Is the same with the, about twenty years ago, China's pension system has been put forward the "three pillar pension top-level design", namely the basic old-age insurance the first pillar, the second pillar of the enterprise annuity (occupation, the third pillar of the pension) personal pension savings account.
In fact, from the current point of view, three pillar pension development is not balanced, the government, as the main pension system of basic old-age insurance for urban workers "a dominant", squeezing the second pillar and the third pillar of the development. Because of the high proportion of basic pension contributions and the lack of tax incentives, the development of enterprise annuity is slow, and personal savings account is not established.
The central bank financial research institute, former director of Dacheng Fund chief economist Yao Yudong in an interview, the first pillar of pension funds in Chinese China now is about 3 trillion and 100 billion yuan, US $2 trillion and 800 billion; the second pillar Chinese is 770 billion yuan, US $15 trillion; the third pillar China has not started, the United States is $7 trillion and 440 billion. China's three pillars of a total of 3 trillion and 870 billion yuan, but mainly rely on the first pillar.
However, is called the first pillar of the basic pension insurance, but also facing the financing side of the end of the double squeeze and replacement rate.
Prior to May 1, 2016, China's basic pension insurance contributions by enterprises and individuals are 28%, at a high level in the world. China pension finance 50 people forum (CAFF50) pointed out that from the perspective of the world, OECD national public pension contribution rate average of about 20%, China's public pension contribution rate is high.
Although, after May 1st, around the implementation of the stage to reduce the proportion of basic pension insurance units, from 20% to 19%, the proportion of individual contributions is still 8%. But in the economic downward pressure on the background, the burden of enterprises increased, the basic insurance to expand the coverage of space close to exhaustion, the first pillar of the financing side there is a greater pressure.
From the expenditure side, CAFF50 secretary general, Renmin University of China School of public administration Professor Dong grams with the research shows that in the system, the substitution rate of the basic endowment insurance, retirement pension can get a percentage of pre retirement salary, maintained at about 70%. However, after 2000, the basic pension insurance replacement rate continued to decline, from 70.79% in 1997 fell to 45% in 2014. That is to say, when the retirement pension to receive less than half of the salary of retirement, has been lower than the International Labor Organization Convention pension replacement rate of 55% of the minimum standard.

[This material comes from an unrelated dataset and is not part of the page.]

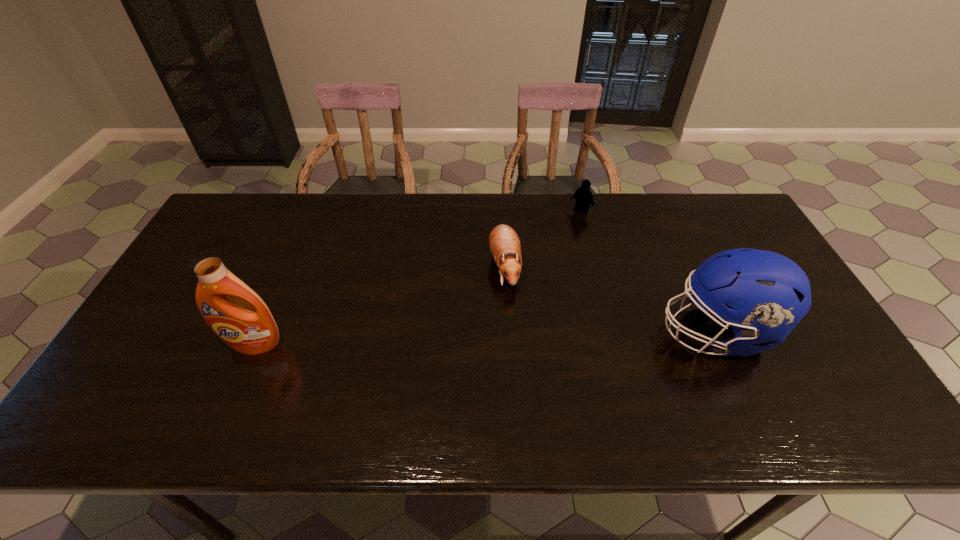 The image size is (960, 540). What are the coordinates of `free space on the desktop that is between the leftmost object and the rightmost object and is positioned on the face of the second object from right to left` in the screenshot? It's located at (466, 339).

Where is `vacant space on the desktop that is between the leftmost object and the second tallest object and is positioned at the face of the hamster`? Image resolution: width=960 pixels, height=540 pixels. vacant space on the desktop that is between the leftmost object and the second tallest object and is positioned at the face of the hamster is located at coordinates coord(509,337).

Ministry of social insurance business management center released the China social insurance development annual report 2015, the disclosure of the data show that in 2015, an average of 2.87 workers per 1 retirees. The average number of monthly pension payments for only 17 months, in Heilongjiang, Jilin, Qinghai and other 8 provinces, the pension can be paid monthly number less than 10 months, Heilongjiang is only 1 months, reflecting the basic old-age insurance are facing difficulties from the side.
Not only that, the first pillar of high hopes, in terms of value added value is also in a more difficult situation. Under normal circumstances, the basic pension balance is often kept in the bank or the purchase of Treasury bonds. In 2015, the yield was 3.1%, the highest value since 2009.. 2009-2014 years of corporate pension fund yields were 2.2%, 2%, 2.5%, 2.6%, 2.4%, 2.9%.
A report by the Central Bank Deputy Governor Chen Yulu served as general counsel, Yao Yudong Dong Keyong, head of the "aging" trap "and" deal with the topic report, for example, to increase the value of investment in the capital market operation for more than 80% of about 27 trillion U. S. dollars of pension assets. In contrast, by the end of 2015, the existing stock of China's pension is still less than 7 trillion yuan, of which the market operation is still less than 50%.